On Wednesday, figures showing a weak US economy in the first quarter also suggested an inventory hangover will hold back second-quarter growth.
The reaction was strong, but strongest in Europe. The euro had its second-best day since October 2011, leaping 1.9 per cent to above $1.11, the strongest since the European Central Bank announced it would start full-blown quantitative easing, buying government bonds. True believers who did not close out their bet against the euro were slammed. The euro fell back somewhat after the US Federal Reserve's less than dovish statement.
In Europe something else was already under way: the unwinding of the bonkers bond bet.
Bonds in the region fit one common definition of a bubble, with widespread negative yields offering a return only to those who expect to sell them on at a profit to a greater fool. The supposed greater fool is the ECB, but it may be that QE is finally starting to work.

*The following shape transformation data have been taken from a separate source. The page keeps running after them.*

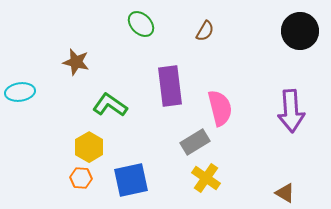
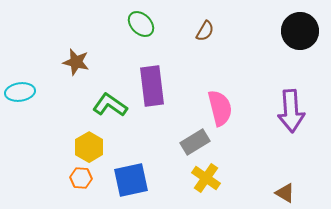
purple rectangle: moved 18 px left
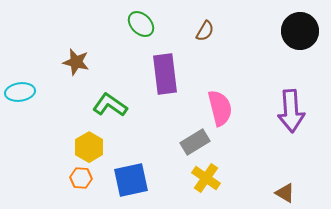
purple rectangle: moved 13 px right, 12 px up
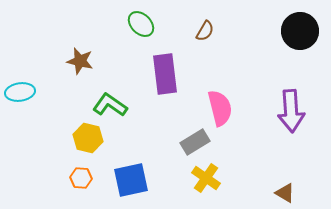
brown star: moved 4 px right, 1 px up
yellow hexagon: moved 1 px left, 9 px up; rotated 16 degrees counterclockwise
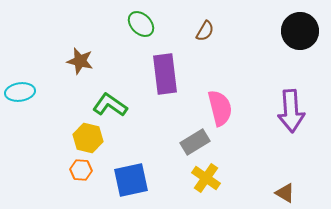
orange hexagon: moved 8 px up
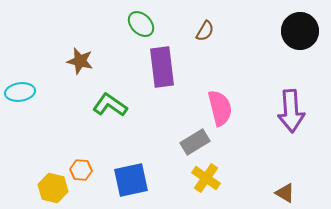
purple rectangle: moved 3 px left, 7 px up
yellow hexagon: moved 35 px left, 50 px down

If QE is seen as boosting the economy, expectations of eventual tighter monetary policy should boost yields, offsetting the downward pressure of the ECB's purchases. Exactly this happened with US and UK QE, with yields rising (so prices falling) as the central banks bought more.
Wednesday's sell-off in the German 10-year bond was awesome. Yields might have risen only 12bp, itself the most in more than two years. But they were so low to start with that the price fall was equivalent to seven years' worth of yield. That has to hurt.
The equity market provided no place to hide. The rising euro hammered the shares of exporter-heavy Germany, leaving the Dax down more than 3 per cent - a one-day loss seen only twice since its recovery began in July 2012.
The adage suggests selling in May. Perhaps this year investors are getting in early, trying to beat the rush. Whatever the trigger, it offers a handy confirmation for bears. We will find out soon enough if this is bias or reality.